Trust, as I’ve noted before in many articles, decays. Just because I trust you now (within a particular context) doesn’t mean that I should trust you in the future (in that or any other context). Mechanisms exist within the PGP framework to expire keys, but it was (I believe) typical for someone to resign a new set of keys just because they’d signed the previous set. If they were only being used for identity, then that’s probably OK – most people rarely change their identity, after all – but, as explained above, these key pairs were often used more widely.

Transitive trust

This is the whole “trusting someone because I trust you” problem. Again, if this were only about identity, then I’d be less worried, but given people’s lack of ability to specify context, and their equal inability to communicate that to others, the “fuzziness” of the trust relationships being expressed was only going to increase with the level of transitiveness, reducing the efficacy of the system as a whole.

Peer pressure

Honestly, this occurred to me due to my gaming of the system, as described in the second paragraph at the top of this article. I remember meeting people at events and agreeing to endorse their key-pairs basically because everybody else was doing it. I didn’t really know them, though (I hope) I had at least heard of them (“oh, you’re Denny’s friend, I think he mentioned you”), and I certainly shouldn’t have been signing their key-pairs. I am certain that I was not the only person to fall into this trap, and it’s a trap because humans are generally social animals[3], and they like to please others. There was ample opportunity for people to game the system much more cynically than I did at the party, and I’d be surprised if this didn’t happen from time to time.

Stepping back a bit

To be fair, it is possible to run a model like this properly.
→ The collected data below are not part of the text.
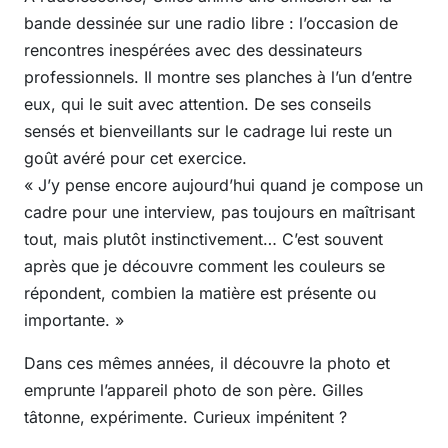
bande dessinée sur une radio libre : l’occasion de
rencontres inespérées avec des dessinateurs
professionnels. Il montre ses planches à l’un d’entre
eux, qui le suit avec attention. De ses conseils
sensés et bienveillants sur le cadrage lui reste un
goût avéré pour cet exercice.
« J’y pense encore aujourd’hui quand je compose un
cadre pour une interview, pas toujours en maîtrisant
tout, mais plutôt instinctivement… C’est souvent
après que je découvre comment les couleurs se
répondent, combien la matière est présente ou
importante. »
Dans ces mêmes années, il découvre la photo et
emprunte l’appareil photo de son père. Gilles
tâtonne, expérimente. Curieux impénitent ?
It’s possible to avoid all of these by insisting on proper contextual trust (with multiple keys for different contexts), by re-evaluating trust relationships on a regular basis, by being very careful about trusting people just due to their trusting someone else (or refusing to do so at all), and by refusing just to agree to trust someone because you’ve met them and they “seem nice”. But I’m not aware of anyone – anyone – who kept to these rules, and it’s why I gave up on this trust model over a decade ago. I suspect that I’m going to get some angry comments from people who assert that they used (and use) the system properly, and I’m sure that there are people out there who did and do: but as a widespread system, it was only going to work if the large majority of all users treated it correctly, and given human nature and failings, that never really happened.

I’m also not suggesting that we have many better models – but we really, really need to start looking for some, as this is important, and difficult stuff.


1 – I refuse to refer to these years the “aughts”.

2 – In Real Life – this used to be an actual distinction to online.

3 – even a large enough percentage of IT folks to make this a problem.